Exercise | Please show every line from the entries that carries the word "List".

Records contained in a dataset:
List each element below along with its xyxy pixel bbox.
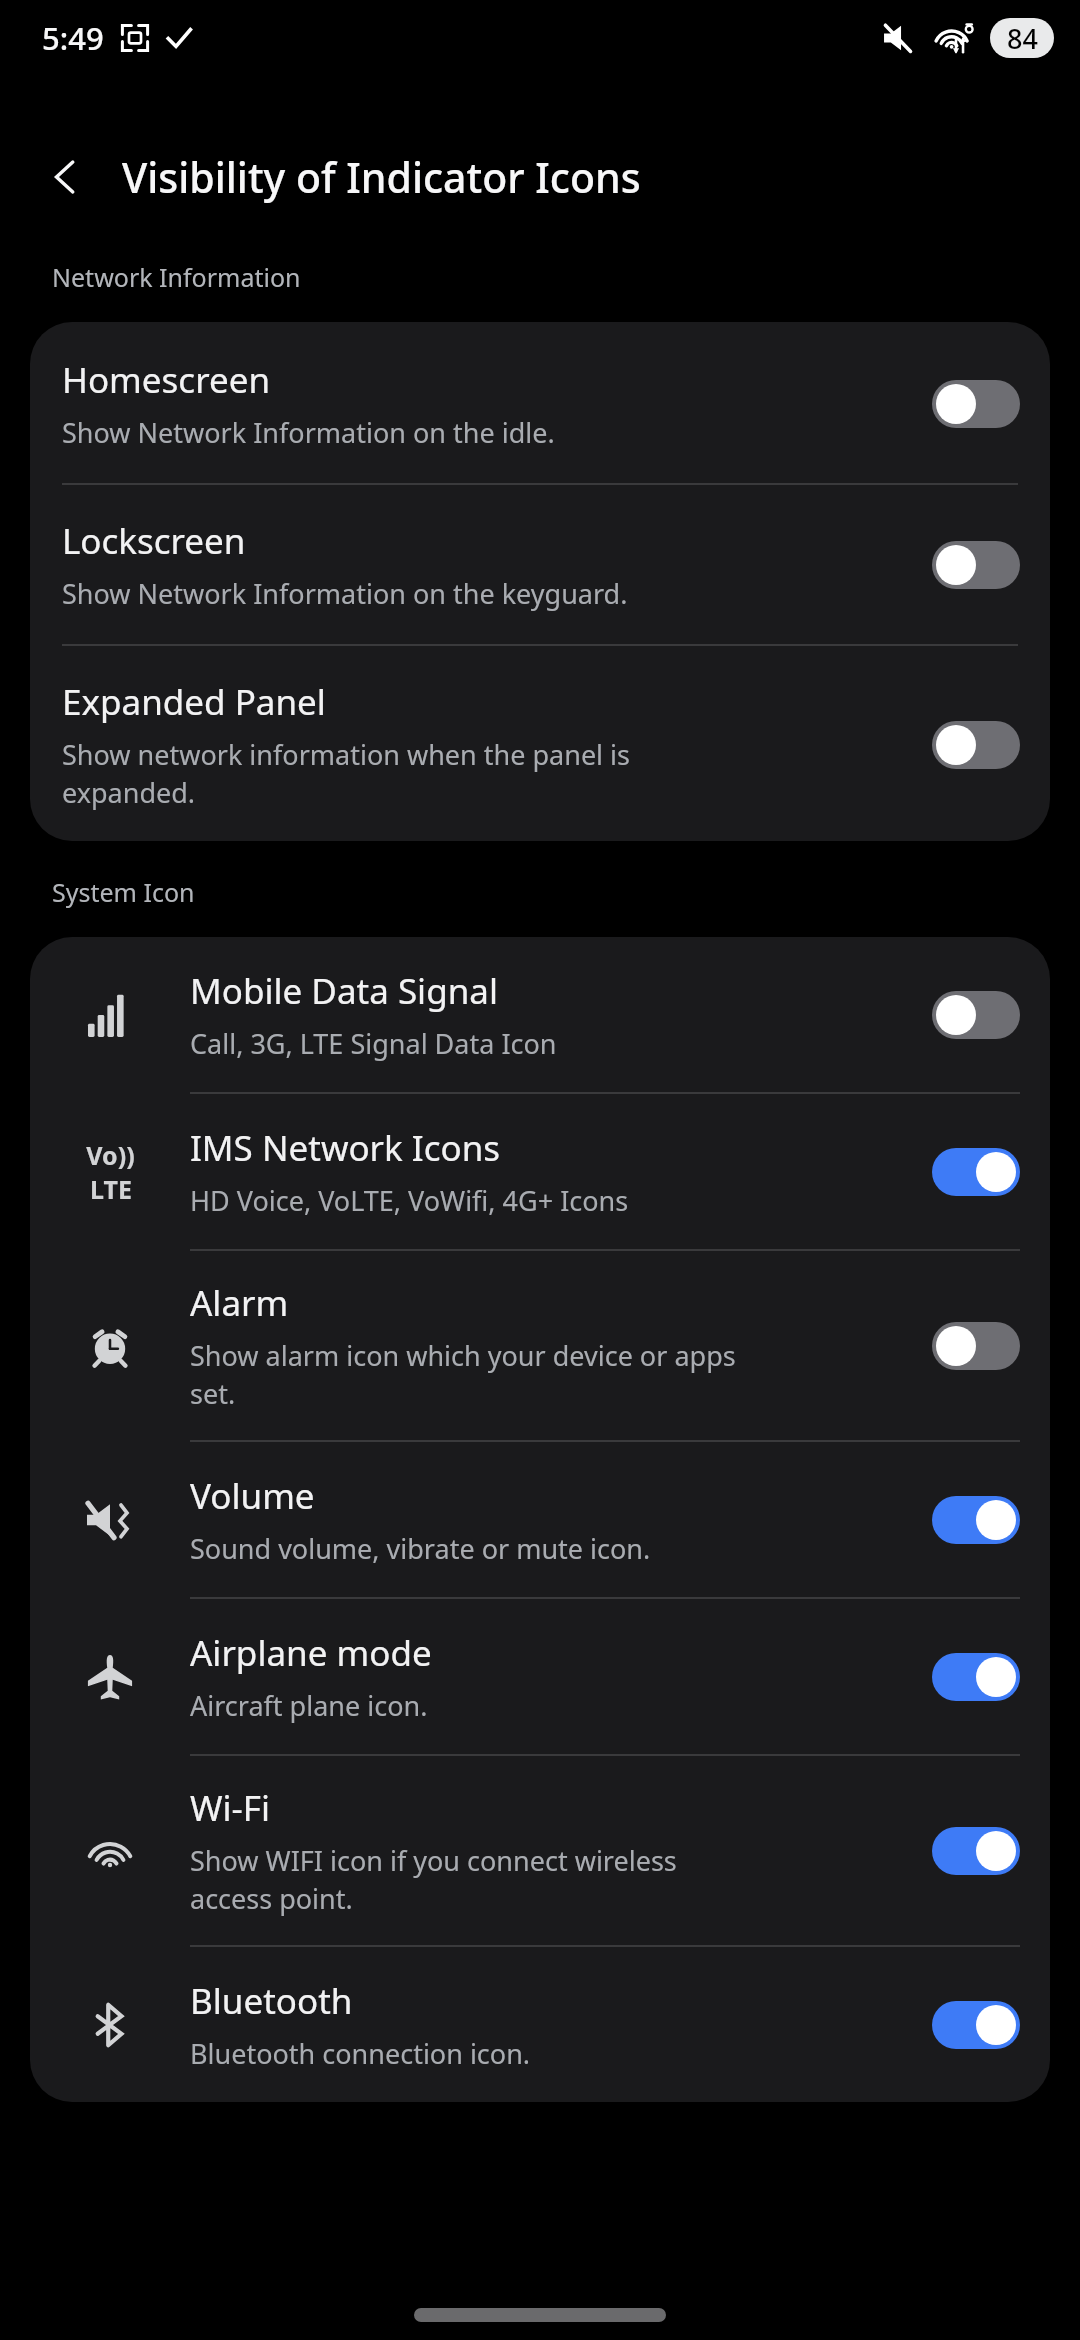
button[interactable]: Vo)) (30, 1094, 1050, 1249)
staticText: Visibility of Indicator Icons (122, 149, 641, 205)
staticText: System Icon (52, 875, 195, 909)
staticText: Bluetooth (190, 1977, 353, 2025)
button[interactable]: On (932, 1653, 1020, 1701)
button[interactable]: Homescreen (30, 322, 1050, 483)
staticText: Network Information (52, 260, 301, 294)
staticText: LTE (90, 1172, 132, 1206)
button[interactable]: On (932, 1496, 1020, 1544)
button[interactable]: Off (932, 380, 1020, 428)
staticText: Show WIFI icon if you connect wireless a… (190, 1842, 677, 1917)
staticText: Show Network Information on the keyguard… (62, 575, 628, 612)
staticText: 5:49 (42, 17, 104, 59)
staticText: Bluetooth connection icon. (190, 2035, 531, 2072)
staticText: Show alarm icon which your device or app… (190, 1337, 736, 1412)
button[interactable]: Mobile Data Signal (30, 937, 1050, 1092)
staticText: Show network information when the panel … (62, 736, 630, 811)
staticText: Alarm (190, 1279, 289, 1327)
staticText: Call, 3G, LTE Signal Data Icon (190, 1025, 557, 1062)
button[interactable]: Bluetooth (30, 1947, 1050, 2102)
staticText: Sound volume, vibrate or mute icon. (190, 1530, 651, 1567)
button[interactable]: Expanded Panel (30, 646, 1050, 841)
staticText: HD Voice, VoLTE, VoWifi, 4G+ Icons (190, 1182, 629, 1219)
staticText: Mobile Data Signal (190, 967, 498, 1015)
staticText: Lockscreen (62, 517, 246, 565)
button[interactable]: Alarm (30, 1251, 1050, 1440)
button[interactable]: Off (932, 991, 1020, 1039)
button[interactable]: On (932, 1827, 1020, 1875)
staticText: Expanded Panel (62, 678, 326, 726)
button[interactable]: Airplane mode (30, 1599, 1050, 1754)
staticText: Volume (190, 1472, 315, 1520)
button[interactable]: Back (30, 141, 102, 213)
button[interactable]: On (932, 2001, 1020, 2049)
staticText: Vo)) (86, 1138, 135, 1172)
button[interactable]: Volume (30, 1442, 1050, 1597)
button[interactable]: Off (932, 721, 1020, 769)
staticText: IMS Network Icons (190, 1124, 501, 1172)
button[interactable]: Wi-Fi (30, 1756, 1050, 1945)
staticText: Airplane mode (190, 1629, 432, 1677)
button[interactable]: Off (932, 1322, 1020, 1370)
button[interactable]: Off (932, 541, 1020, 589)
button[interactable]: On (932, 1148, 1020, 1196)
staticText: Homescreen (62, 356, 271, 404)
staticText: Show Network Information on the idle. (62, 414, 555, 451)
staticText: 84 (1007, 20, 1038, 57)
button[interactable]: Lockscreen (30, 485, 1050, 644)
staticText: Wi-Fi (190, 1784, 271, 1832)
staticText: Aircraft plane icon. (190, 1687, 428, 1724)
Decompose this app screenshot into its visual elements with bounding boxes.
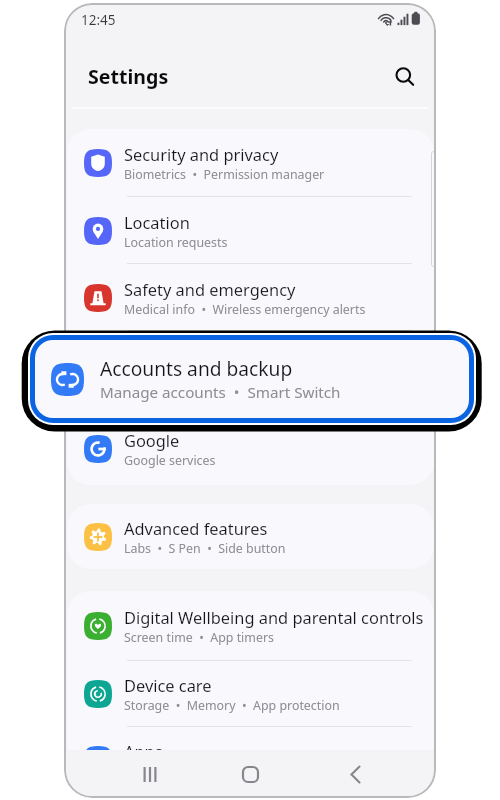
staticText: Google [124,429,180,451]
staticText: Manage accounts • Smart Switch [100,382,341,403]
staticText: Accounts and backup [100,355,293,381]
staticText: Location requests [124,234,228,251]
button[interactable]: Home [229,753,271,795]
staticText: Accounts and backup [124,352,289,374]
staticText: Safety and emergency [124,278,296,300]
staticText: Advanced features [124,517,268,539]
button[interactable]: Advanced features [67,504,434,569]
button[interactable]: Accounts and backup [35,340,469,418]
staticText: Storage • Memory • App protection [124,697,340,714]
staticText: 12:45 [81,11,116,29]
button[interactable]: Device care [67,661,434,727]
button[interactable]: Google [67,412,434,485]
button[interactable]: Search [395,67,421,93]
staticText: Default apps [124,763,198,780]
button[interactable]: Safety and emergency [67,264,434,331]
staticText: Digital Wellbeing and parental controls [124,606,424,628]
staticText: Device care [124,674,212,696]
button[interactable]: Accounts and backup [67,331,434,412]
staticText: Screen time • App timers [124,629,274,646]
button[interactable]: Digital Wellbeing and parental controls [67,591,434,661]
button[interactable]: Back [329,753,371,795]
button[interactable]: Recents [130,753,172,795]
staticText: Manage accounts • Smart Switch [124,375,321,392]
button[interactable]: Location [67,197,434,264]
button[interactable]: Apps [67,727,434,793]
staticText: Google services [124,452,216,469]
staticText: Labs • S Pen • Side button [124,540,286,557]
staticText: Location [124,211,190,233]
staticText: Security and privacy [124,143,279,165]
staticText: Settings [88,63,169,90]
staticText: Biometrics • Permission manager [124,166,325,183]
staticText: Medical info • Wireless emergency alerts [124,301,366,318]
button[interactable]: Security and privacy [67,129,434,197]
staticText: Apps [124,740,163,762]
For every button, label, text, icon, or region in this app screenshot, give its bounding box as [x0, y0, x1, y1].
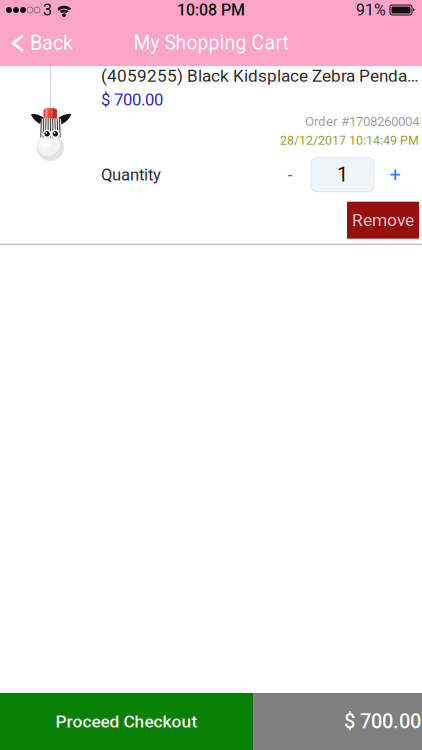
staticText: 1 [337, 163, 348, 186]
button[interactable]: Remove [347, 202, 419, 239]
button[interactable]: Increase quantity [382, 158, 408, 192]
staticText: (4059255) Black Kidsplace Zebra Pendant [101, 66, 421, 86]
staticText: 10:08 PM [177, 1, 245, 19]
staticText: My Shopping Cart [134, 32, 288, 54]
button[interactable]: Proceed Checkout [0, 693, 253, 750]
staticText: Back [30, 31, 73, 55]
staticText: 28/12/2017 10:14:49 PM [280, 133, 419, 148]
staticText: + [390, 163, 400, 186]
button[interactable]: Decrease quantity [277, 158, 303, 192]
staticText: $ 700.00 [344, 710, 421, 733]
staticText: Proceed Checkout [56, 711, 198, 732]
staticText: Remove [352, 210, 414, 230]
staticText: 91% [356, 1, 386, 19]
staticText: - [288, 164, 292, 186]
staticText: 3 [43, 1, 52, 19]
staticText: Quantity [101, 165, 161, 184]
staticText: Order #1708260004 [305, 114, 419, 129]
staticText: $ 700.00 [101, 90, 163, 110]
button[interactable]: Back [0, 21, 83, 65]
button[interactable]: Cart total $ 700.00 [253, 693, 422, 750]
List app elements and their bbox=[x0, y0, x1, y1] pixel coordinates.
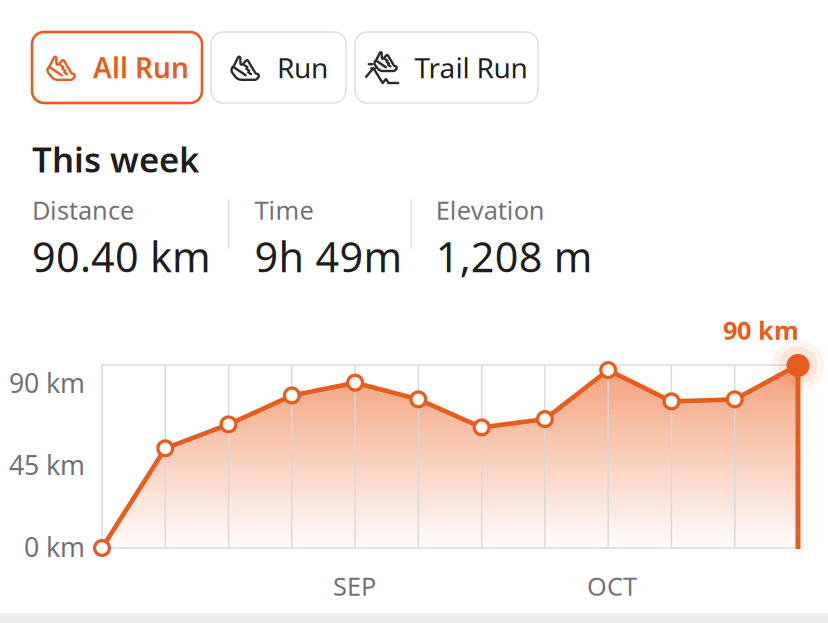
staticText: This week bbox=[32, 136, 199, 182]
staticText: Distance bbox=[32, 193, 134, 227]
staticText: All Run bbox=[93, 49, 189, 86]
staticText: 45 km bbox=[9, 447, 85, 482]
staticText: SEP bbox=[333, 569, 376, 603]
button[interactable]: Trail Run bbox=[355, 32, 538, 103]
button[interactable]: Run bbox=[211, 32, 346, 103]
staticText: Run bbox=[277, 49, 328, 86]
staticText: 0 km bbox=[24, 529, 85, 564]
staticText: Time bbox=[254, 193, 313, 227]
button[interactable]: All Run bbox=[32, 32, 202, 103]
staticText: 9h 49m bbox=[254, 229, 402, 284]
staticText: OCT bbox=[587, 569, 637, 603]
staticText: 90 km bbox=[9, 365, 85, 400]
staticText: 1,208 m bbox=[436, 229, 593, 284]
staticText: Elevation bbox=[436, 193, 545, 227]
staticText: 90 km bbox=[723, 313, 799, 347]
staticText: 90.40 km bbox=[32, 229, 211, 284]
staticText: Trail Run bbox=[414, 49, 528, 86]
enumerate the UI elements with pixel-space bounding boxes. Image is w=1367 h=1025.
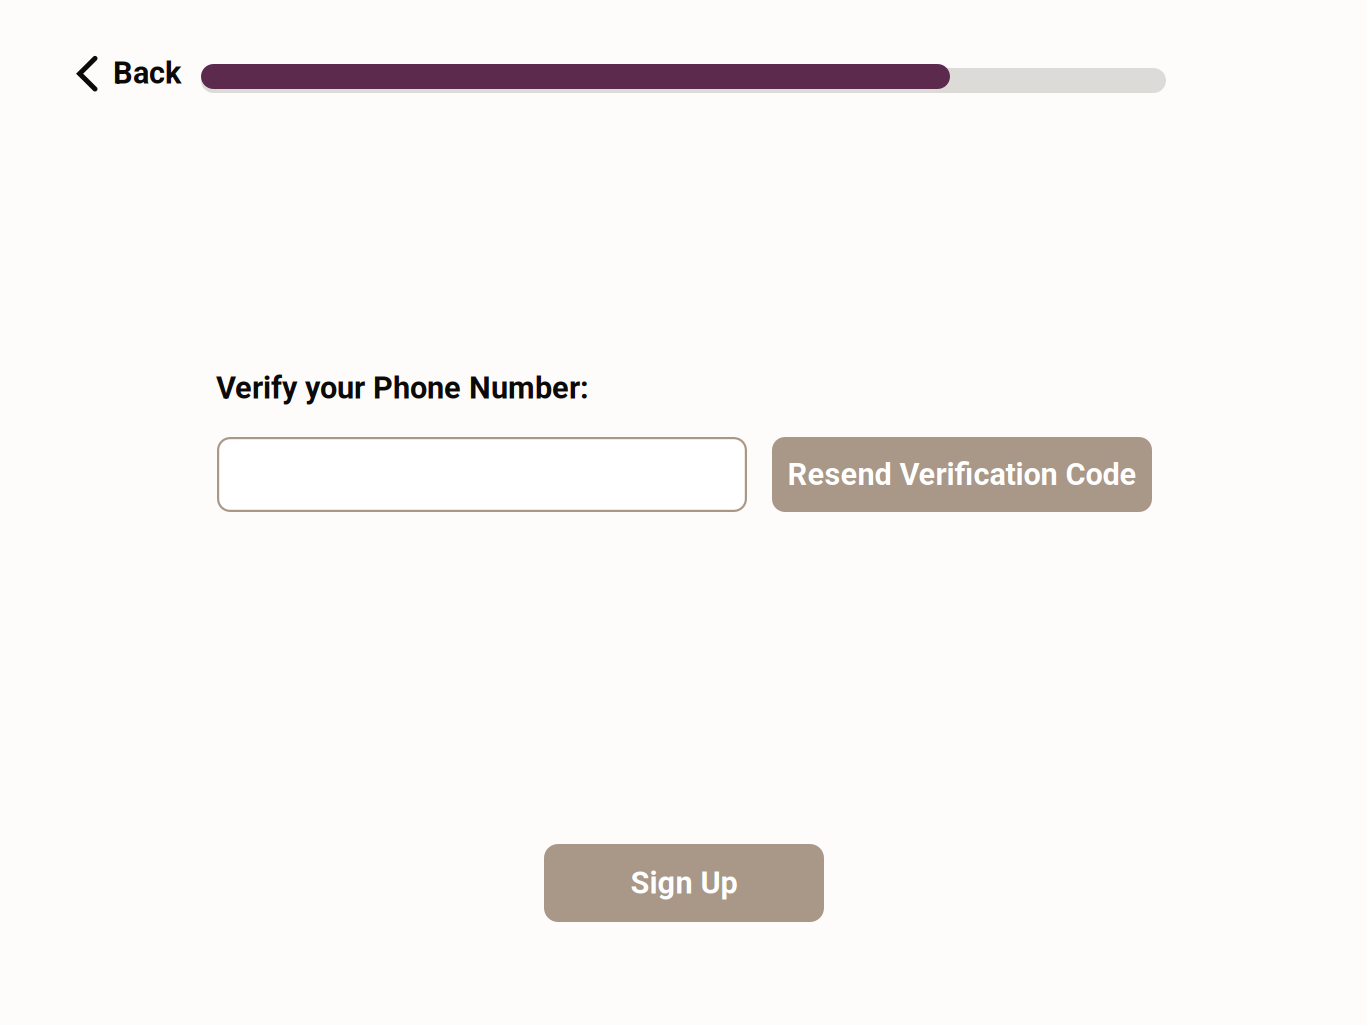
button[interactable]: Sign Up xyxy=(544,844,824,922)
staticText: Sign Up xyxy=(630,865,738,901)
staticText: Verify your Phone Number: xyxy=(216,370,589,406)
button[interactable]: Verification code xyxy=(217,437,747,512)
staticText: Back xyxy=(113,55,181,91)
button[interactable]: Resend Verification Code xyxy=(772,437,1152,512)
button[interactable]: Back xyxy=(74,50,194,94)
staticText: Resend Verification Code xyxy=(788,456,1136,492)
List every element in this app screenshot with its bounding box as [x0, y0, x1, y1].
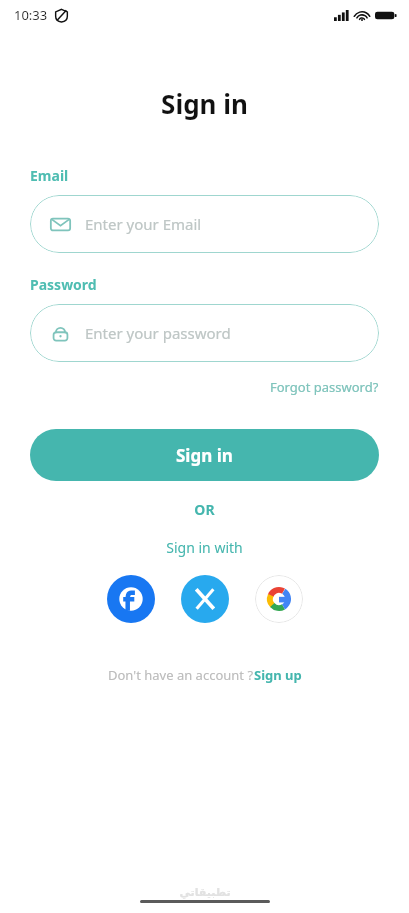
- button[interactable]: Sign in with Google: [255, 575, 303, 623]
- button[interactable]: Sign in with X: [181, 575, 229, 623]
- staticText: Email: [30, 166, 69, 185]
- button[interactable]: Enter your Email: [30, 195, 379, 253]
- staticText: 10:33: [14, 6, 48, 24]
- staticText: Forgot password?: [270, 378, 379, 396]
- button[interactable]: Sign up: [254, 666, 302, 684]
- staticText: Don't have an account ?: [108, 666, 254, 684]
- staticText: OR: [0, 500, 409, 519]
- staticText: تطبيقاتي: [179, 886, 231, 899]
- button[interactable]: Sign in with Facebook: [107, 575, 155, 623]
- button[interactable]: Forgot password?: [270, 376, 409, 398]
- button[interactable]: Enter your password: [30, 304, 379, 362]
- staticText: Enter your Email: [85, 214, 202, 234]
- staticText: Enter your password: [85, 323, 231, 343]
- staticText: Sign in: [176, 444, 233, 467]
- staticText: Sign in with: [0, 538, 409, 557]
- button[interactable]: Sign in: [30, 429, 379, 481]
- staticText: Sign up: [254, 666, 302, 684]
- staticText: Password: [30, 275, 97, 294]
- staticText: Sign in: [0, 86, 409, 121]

Answer to the problem |
List each element below along with its xyxy pixel bbox.
List app elements and their bbox=[x0, y0, x1, y1] pixel coordinates.
List every element in this app screenshot with its bounding box as [x0, y0, x1, y1].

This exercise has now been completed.